Signature Verification

Verifying signatures for smart contract wallets involves specific considerations since the smart contract itself cannot produce a signature. Instead, it provides a function:

function isValidSignature(bytes32 _hash, bytes memory _signature) returns (bytes4 magicValue);

This function, defined in EIP-1271, is called to verify if a given signature is valid.

For a Smart Wallet, a signature is valid if it is signed by a current signer (or "owner") of the wallet. For instance, a user might sign a message using their passkey. When the isValidSignature function is called on their Smart Wallet, it validates the signature because the user's passkey is authorized as an owner.

The following section outlines how to implement both personal message signing and typed data signing using wagmi.

Message Signing#

For basic message signing (personal_sign), you can use wagmi's useSignMessage hook.
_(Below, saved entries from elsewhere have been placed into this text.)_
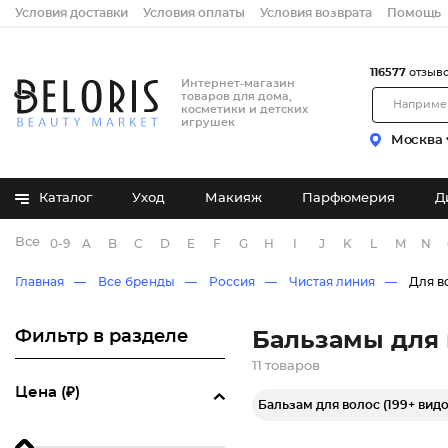
Условия доставки
Условия оплаты
Условия возврата
Помощь
116577
отзыв
Интернет-магазин
товаров для дома,
косметики и детских
игрушек
Москва
Каталог
Уход
Макияж
Парфюмерия
Д
Все бренды
0-9
A
B
C
D
E
F
G
H
I
J
K
L
M
N
Главная
Все бренды
Россия
Чистая линия
Для в
Фильтр в разделе
Бальзамы для 
11 товаров
Цена (₽)
Бальзам для волос (199+ видо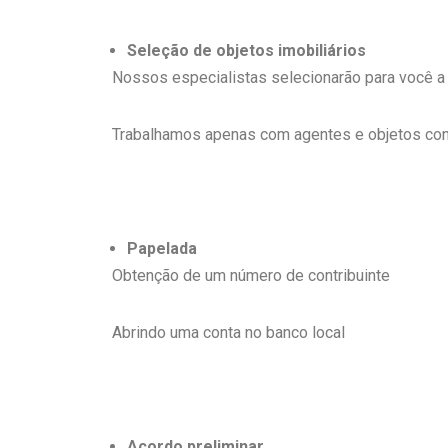
Seleção de objetos imobiliários
Nossos especialistas selecionarão para você a
Trabalhamos apenas com agentes e objetos con
Papelada
Obtenção de um número de contribuinte
Abrindo uma conta no banco local
Acordo preliminar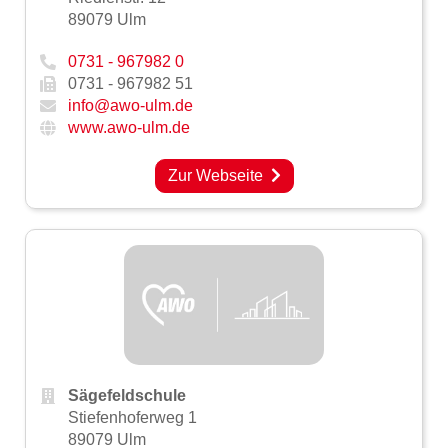
89079 Ulm
0731 - 967982 0
0731 - 967982 51
info@awo-ulm.de
www.awo-ulm.de
Zur Webseite
Sägefeldschule
Stiefenhoferweg 1
89079 Ulm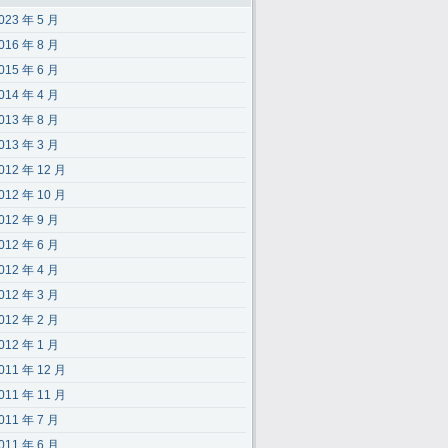
023 年 5 月
016 年 8 月
015 年 6 月
014 年 4 月
013 年 8 月
013 年 3 月
012 年 12 月
012 年 10 月
012 年 9 月
012 年 6 月
012 年 4 月
012 年 3 月
012 年 2 月
012 年 1 月
011 年 12 月
011 年 11 月
011 年 7 月
011 年 6 月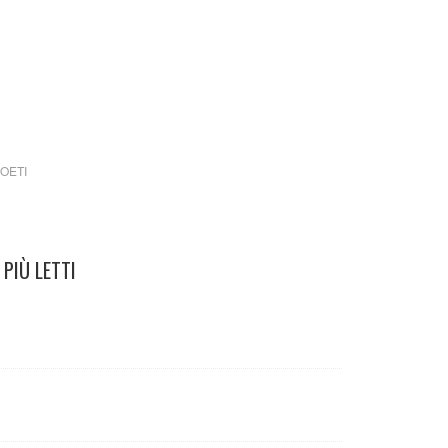
OETI
PIÙ LETTI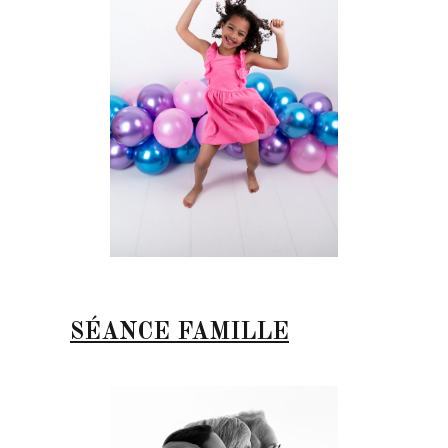
SÉANCE FAMILLE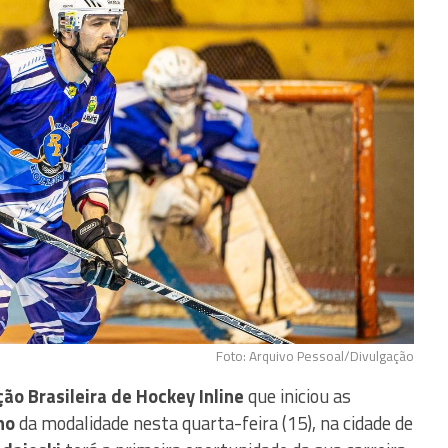
Foto: Arquivo Pessoal/Divulgação
ção Brasileira de Hockey Inline
que iniciou as
no
da modalidade nesta quarta-feira (15), na cidade de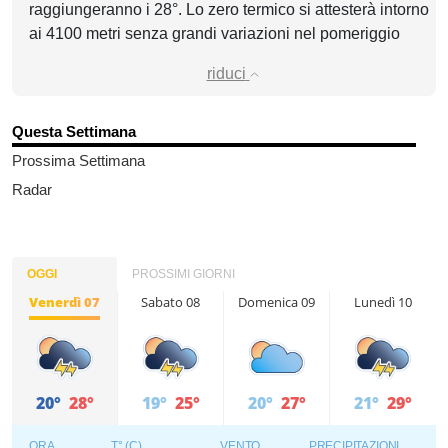
raggiungeranno i 28°. Lo zero termico si attesterà intorno
ai 4100 metri senza grandi variazioni nel pomeriggio
riduci
Questa Settimana
Prossima Settimana
Radar
OGGI
PROSSIMI GIORNI
Venerdì 07
Sabato 08
Domenica 09
Lunedì 10
20°
28°
19°
25°
20°
27°
21°
29°
ORA
T° (C)
VENTO
PRECIPITAZIONI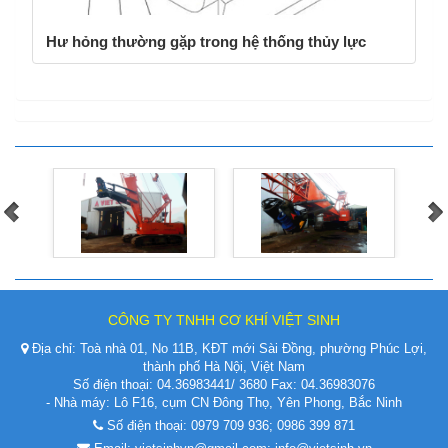
Hư hỏng thường gặp trong hệ thống thủy lực
CÔNG TY TNHH CƠ KHÍ VIỆT SINH
Địa chỉ: Toà nhà 01, No 11B, KĐT mới Sài Đồng, phường Phúc Lợi,
thành phố Hà Nội, Việt Nam
Số điện thoại: 04.36983441/ 3680 Fax: 04.36983076
- Nhà máy: Lô F16, cụm CN Đông Thọ, Yên Phong, Bắc Ninh
Số điện thoại: 0979 709 936; 0986 399 871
Here's an example implementation:

import { useSignMessage } from 'wagmi'
function SignMessage() {
  const { signMessage, data: signature, isPending, error } = useSignMessage()
  const handlePersonalSign = () => {
    signMessage({ message: 'Hello World' })
  }
  return (
    <div>
      <button 
        onClick={handlePersonalSign}
        disabled={isPending}
      >
        {isPending ? 'Signing...' : 'Sign Message'}
      </button>
      
      {signature && (
        <div>
          <p>Signature: {signature}</p>
        </div>
      )}
      
      {error && <div>Error: {error.message}</div>}
    </div>
  )
}

Typed Data Signing#

For more complex signatures, you can use typed data signing (EIP-712) with wagmi's useSignTypedData hook:

import { useSignTypedData } from 'wagmi'
function SignTypedData() {
  const { signTypedData, data: signature, isPending, error } = useSignTypedData()
  const types = {
    Mail: [
      {name: 'from', type: 'Person'},
      {name: 'to', type: 'Person'},
      {name: 'content', type: 'string'},
    ],
    Person: [
      {name: 'name', type: 'string'},
      {name: 'wallet', type: 'address'},
    ],
  }
  const handleTypedMessage = () => {
    signTypedData({
      domain: {
        chainId: 1, // Replace with your chain ID
        name: 'Example DApp',
        verifyingContract: '0xCcCCccccCCCCcCCCCCCcCcCccCcCCCcCcccccccC',
        version: '1',
      },
      types,
      message: {
        from: { name: 'Alice', wallet: '0x2111111111111111111111111111111111111111' },
        to: { name: 'Bob', wallet: '0x3111111111111111111111111111111111111111' },
        content: 'Hello!',
      },
      primaryType: 'Mail',
    })
  }
  return (
    <div>
      <button 
        onClick={handleTypedMessage}
        disabled={isPending}
      >
        {isPending ? 'Signing...' : 'Sign Typed Data'}
      </button>
      
      {signature && (
        <div>
          <p>Signature: {signature}</p>
        </div>
      )}
      
      {error && <div>Error: {error.message}</div>}
    </div>
  )
}

Both signing methods work seamlessly with Smart Contract Wallets that implement EIP-1271, allowing for a consistent signing experience across EOA and Smart Contract Wallets.